*What you will do*
Everything from the line containing "Find the location" through the last line of the listing below should be returned exactly, except for pictures.

━━━━━━━━

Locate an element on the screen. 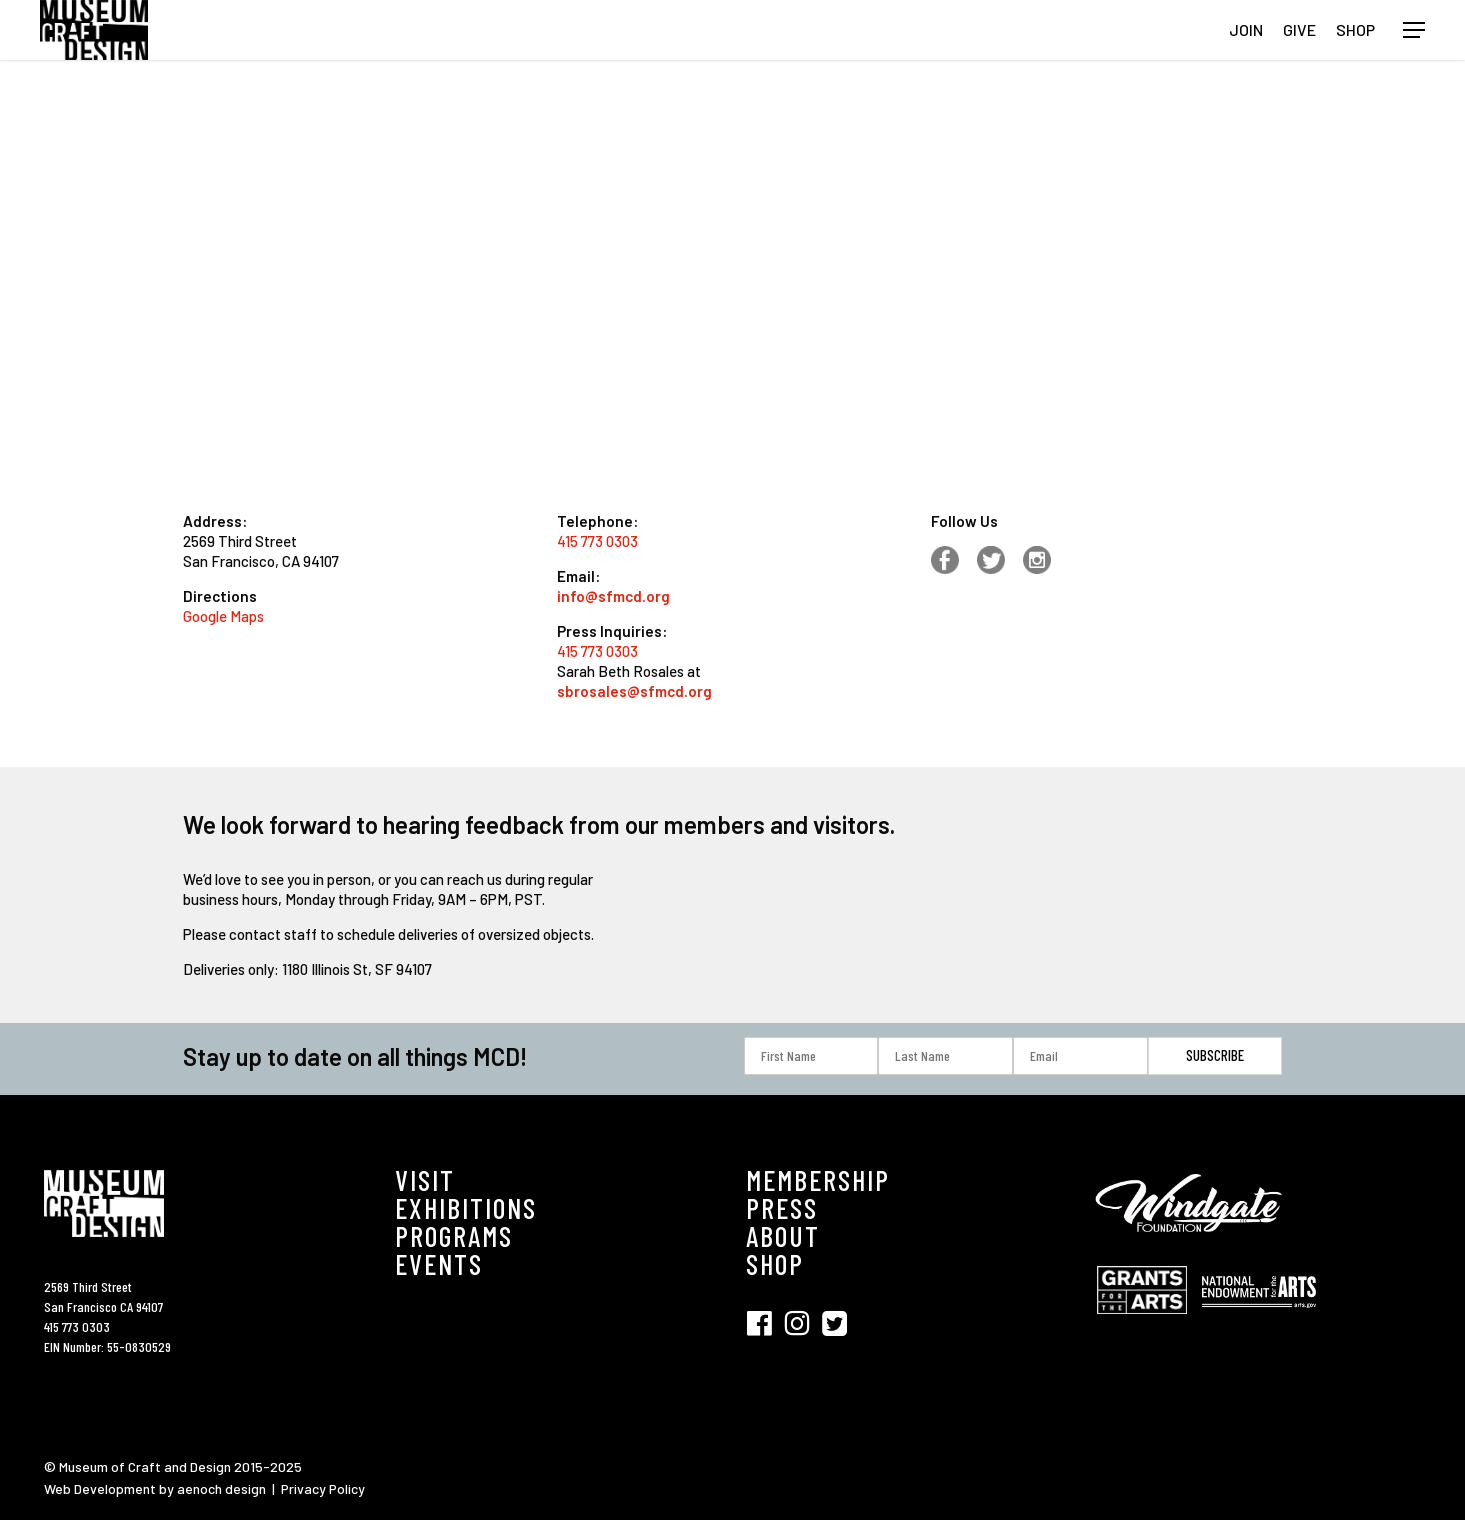 This screenshot has height=1520, width=1465. EXHIBITIONS is located at coordinates (466, 1208).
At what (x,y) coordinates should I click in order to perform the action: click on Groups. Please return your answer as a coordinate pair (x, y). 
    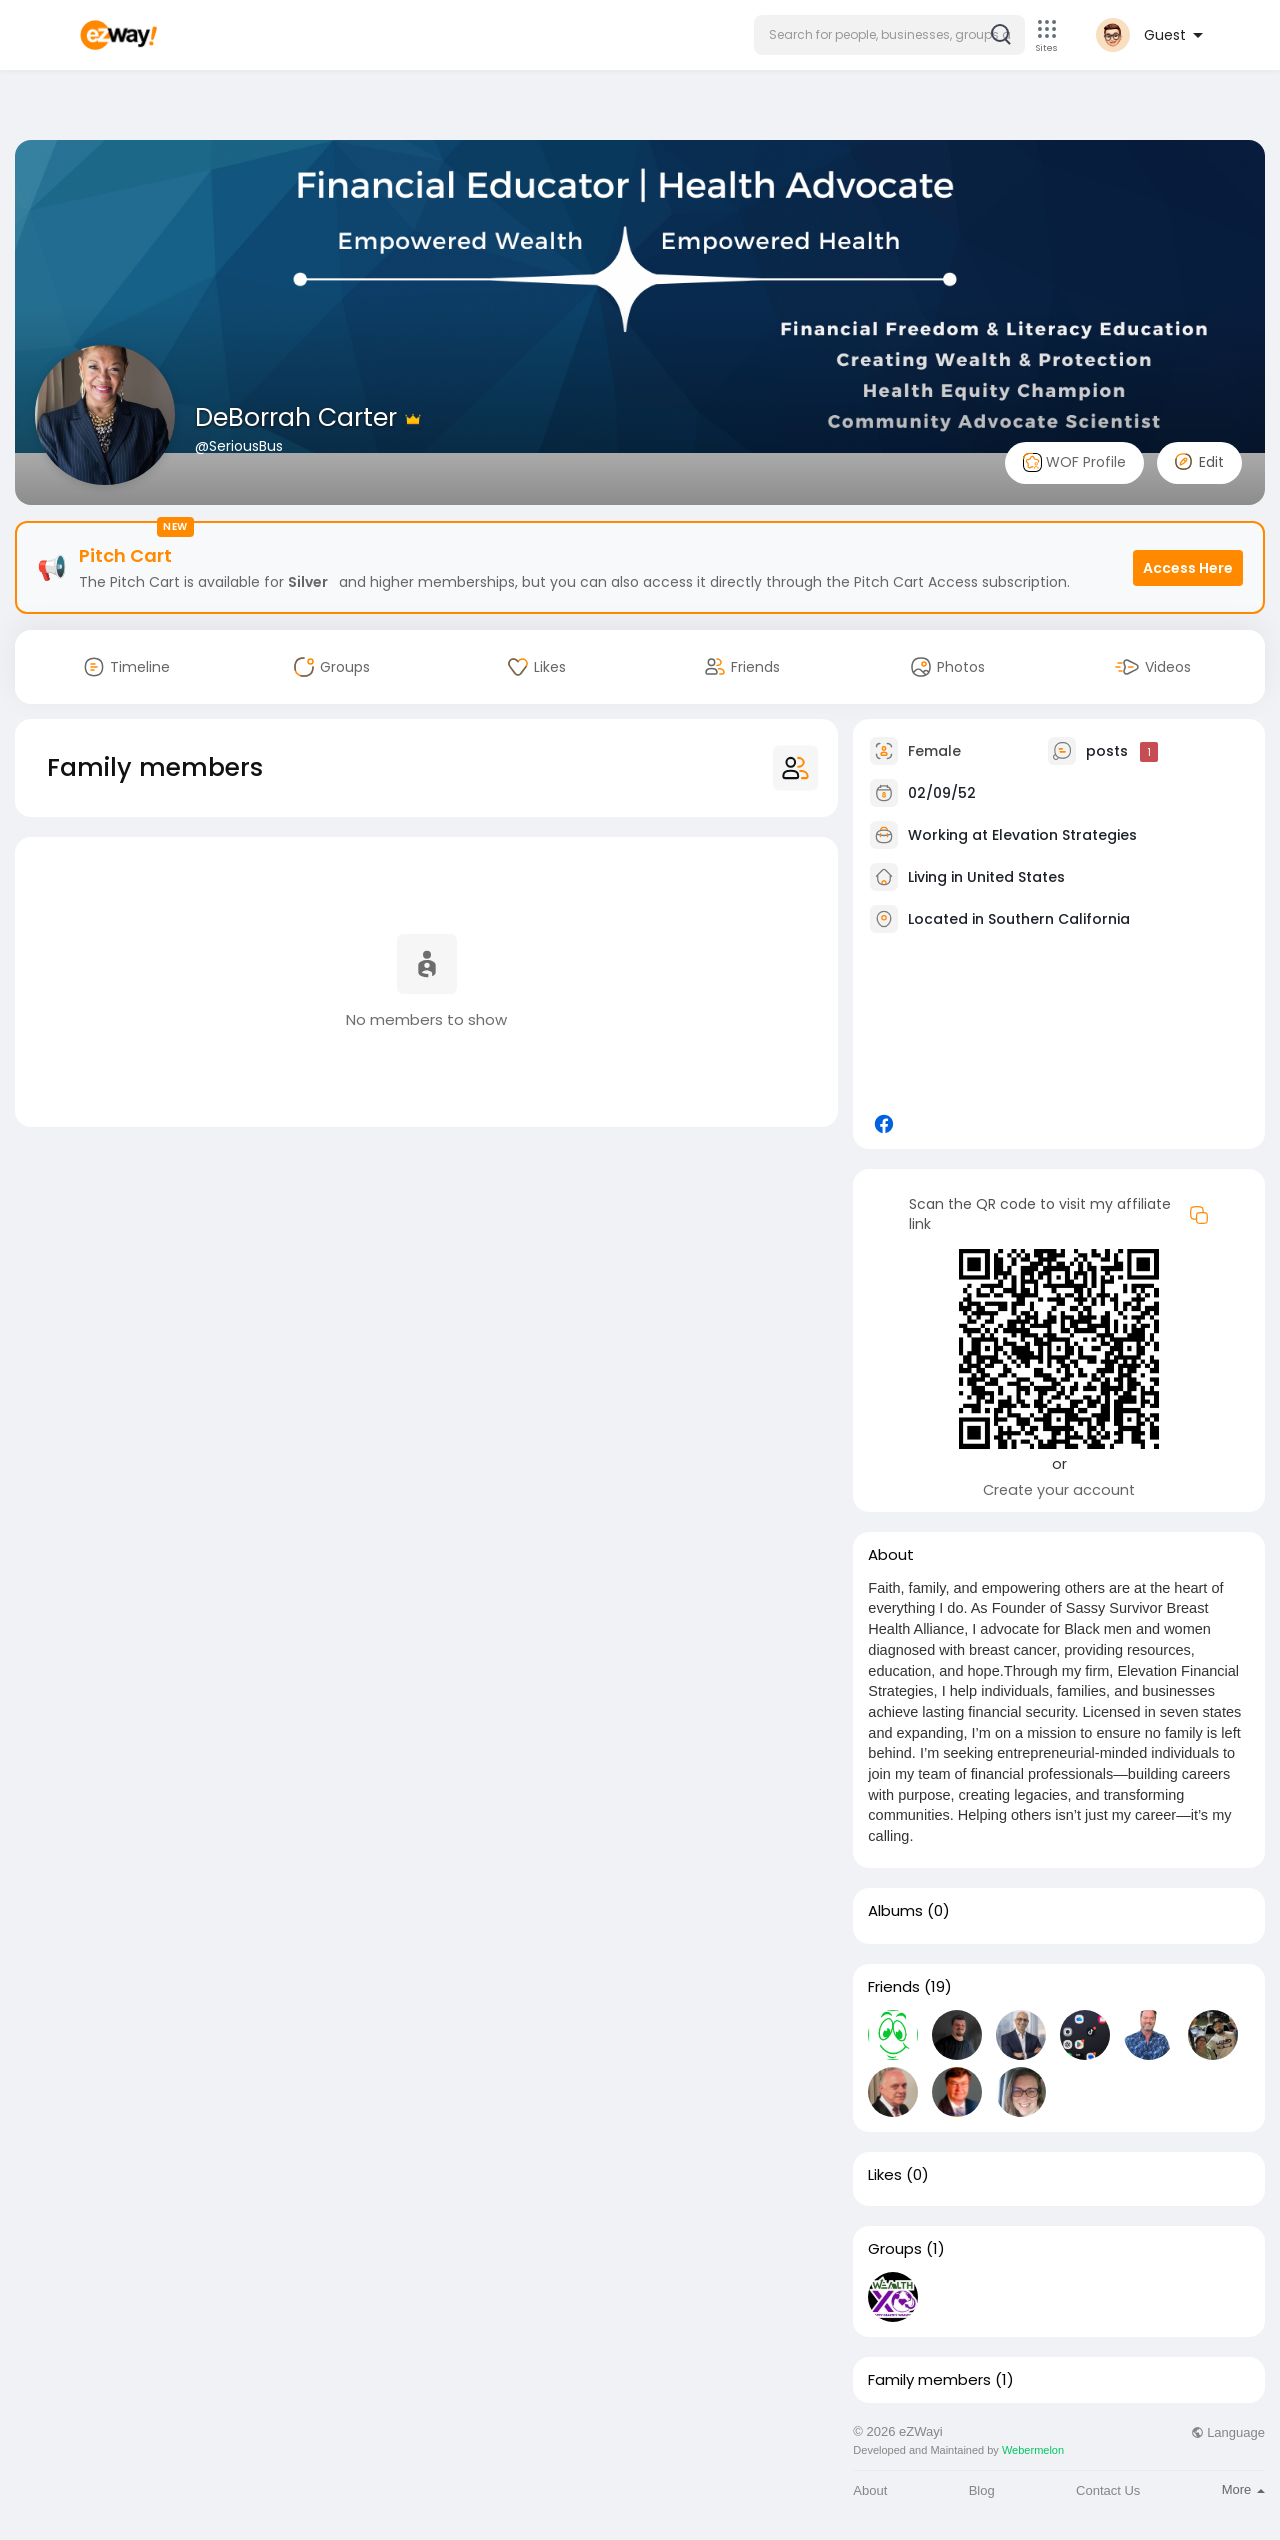
    Looking at the image, I should click on (895, 2249).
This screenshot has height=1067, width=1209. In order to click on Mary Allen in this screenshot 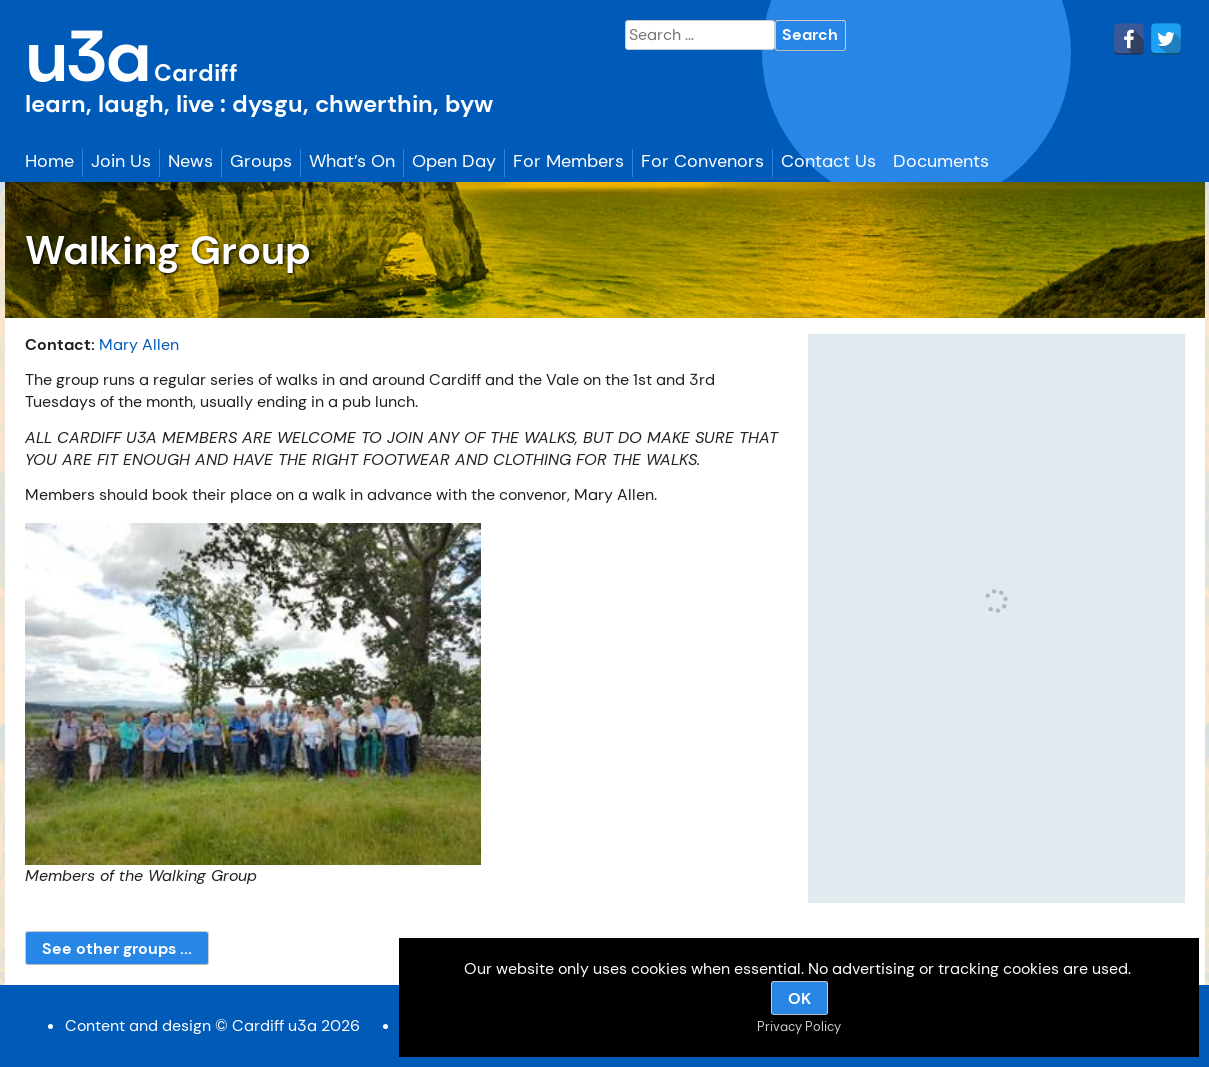, I will do `click(139, 344)`.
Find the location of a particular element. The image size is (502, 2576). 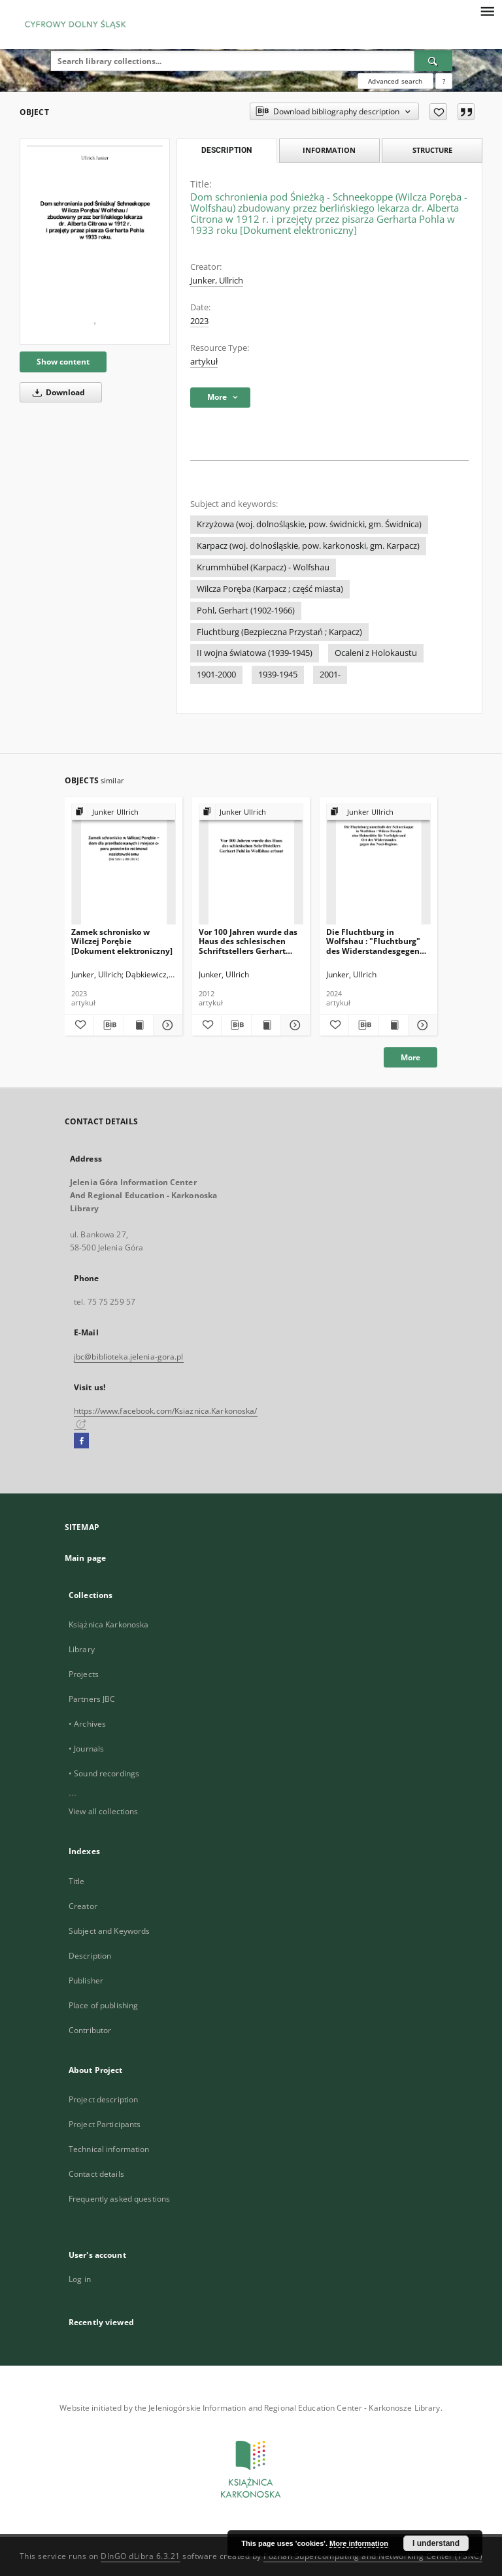

Show content is located at coordinates (63, 361).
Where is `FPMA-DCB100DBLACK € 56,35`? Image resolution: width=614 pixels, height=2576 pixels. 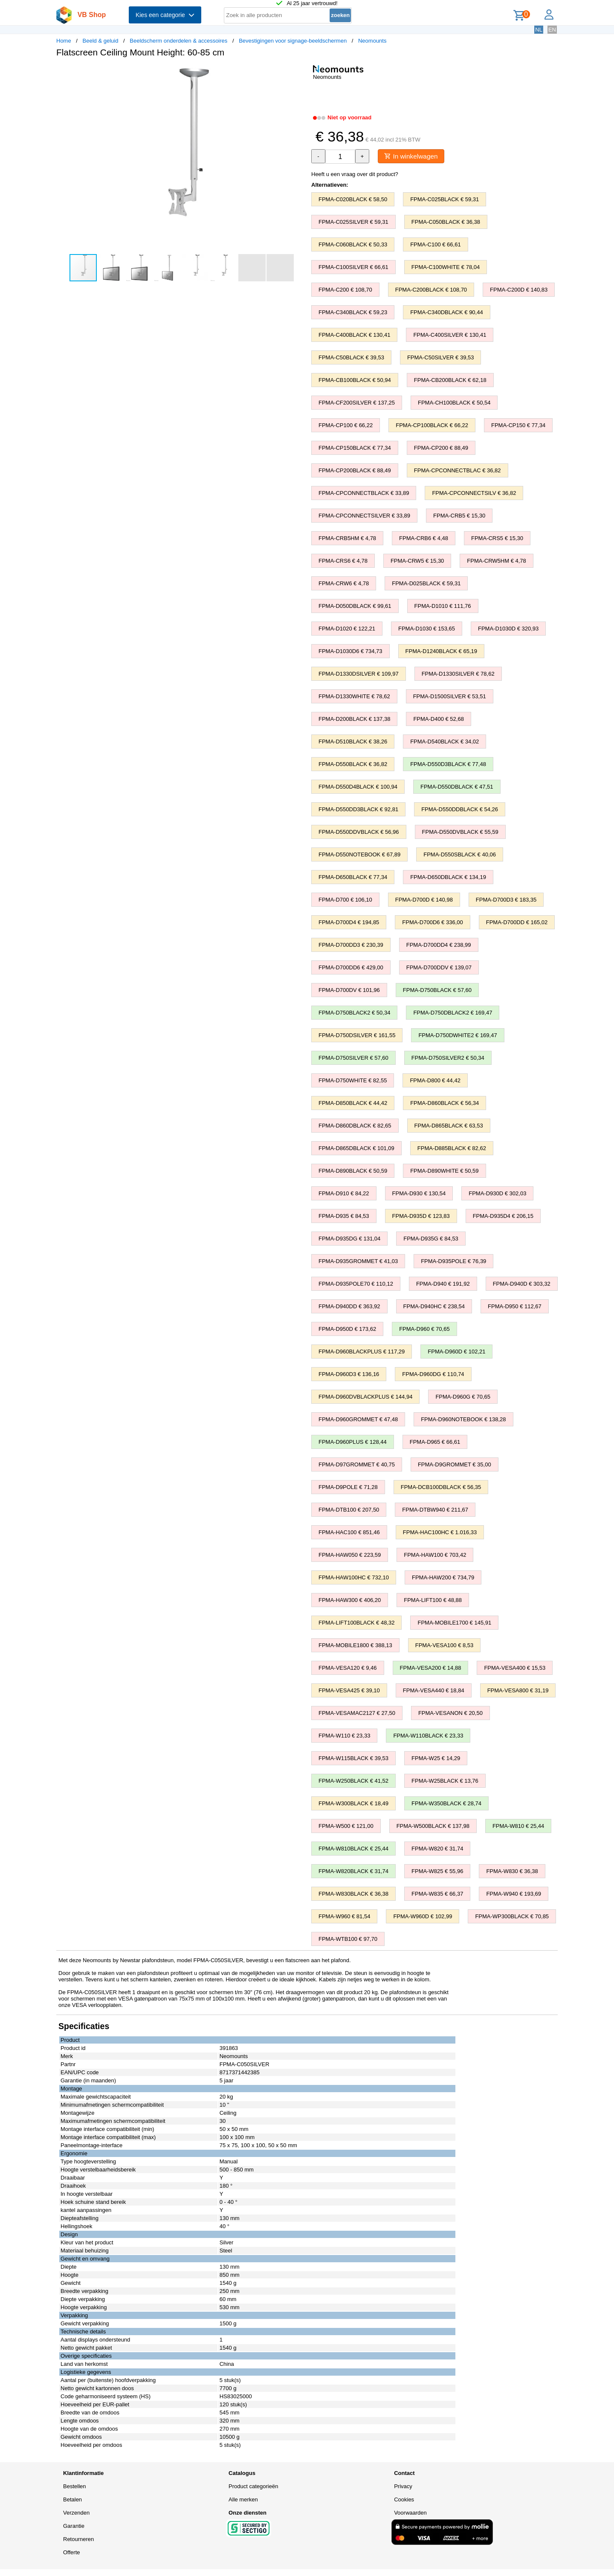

━━━━━━━━

*Solved problem*
Find the location of a particular element. The image size is (502, 2576). 

Show content is located at coordinates (63, 361).
Where is `FPMA-DCB100DBLACK € 56,35`? Image resolution: width=614 pixels, height=2576 pixels. 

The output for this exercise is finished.